═══ Provided material ═══
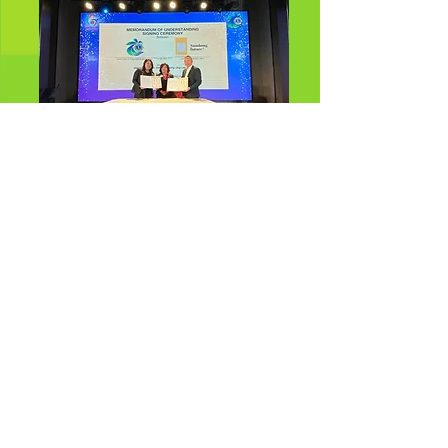
Memorandum of Understanding
(MOU) signing between Sambong
Future & Lions Club of Tropicana
Kuala Lumpur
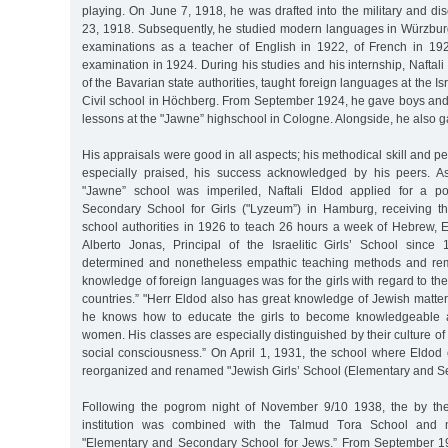
playing. On June 7, 1918, he was drafted into the military and 
23, 1918. Subsequently, he studied modern languages in Würzbur
examinations as a teacher of English in 1922, of French in 19
examination in 1924. During his studies and his internship, Naftali
of the Bavarian state authorities, taught foreign languages at the Is
Civil school in Höchberg. From September 1924, he gave boys and 
lessons at the "Jawne” highschool in Cologne. Alongside, he also g
His appraisals were good in all aspects; his methodical skill and p
especially praised, his success acknowledged by his peers. As
"Jawne” school was imperiled, Naftali Eldod applied for a posi
Secondary School for Girls ("Lyzeum”) in Hamburg, receiving th
school authorities in 1926 to teach 26 hours a week of Hebrew, E
Alberto Jonas, Principal of the Israelitic Girls’ School since
determined and nonetheless empathic teaching methods and re
knowledge of foreign languages was for the girls with regard to the
countries.” "Herr Eldod also has great knowledge of Jewish matte
he knows how to educate the girls to become knowledgeable 
women. His classes are especially distinguished by their culture o
social consciousness.” On April 1, 1931, the school where Eldod
reorganized and renamed "Jewish Girls’ School (Elementary and S
Following the pogrom night of November 9/10 1938, the by th
institution was combined with the Talmud Tora School and m
"Elementary and Secondary School for Jews.” From September 1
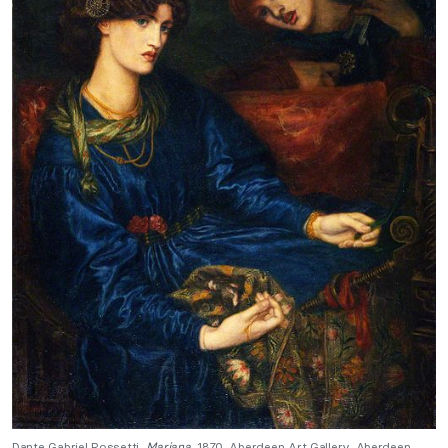
Dante Gabriel Rossetti,
Mariana
, 1870, Aberdeen Art Gallery, Aberdeen,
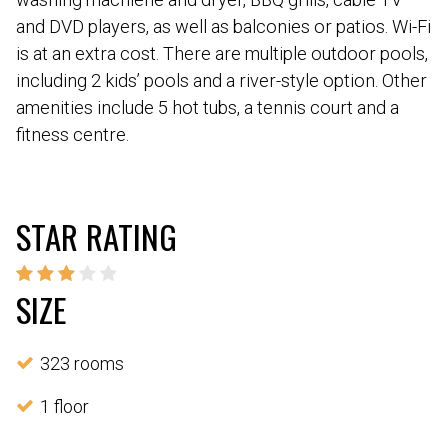
and DVD players, as well as balconies or patios. Wi-Fi
is at an extra cost. There are multiple outdoor pools,
including 2 kids’ pools and a river-style option. Other
amenities include 5 hot tubs, a tennis court and a
fitness centre.
STAR RATING
SIZE
323 rooms
1 floor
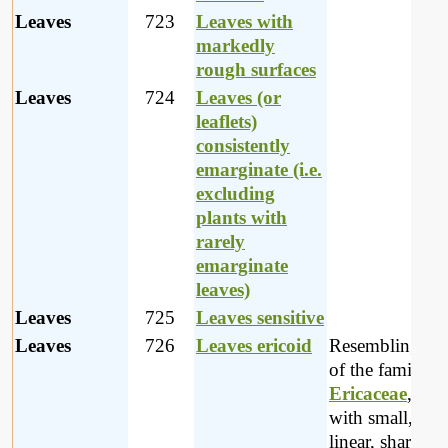
Leaves
723
Leaves with
markedly
rough surfaces
Leaves
724
Leaves (or
leaflets)
consistently
emarginate (i.e.
excluding
plants with
rarely
emarginate
leaves)
Leaves
725
Leaves sensitive
Leaves
726
Leaves ericoid
Resembling pla
of the family
Ericaceae
, na
with small, usu
linear, sharply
═══
Task brief: Only the lines holding the string "especially" are needed; copy each of them from the material above.

Answer to this problem:
especially praised, his success acknowledged by his peers. As
women. His classes are especially distinguished by their culture o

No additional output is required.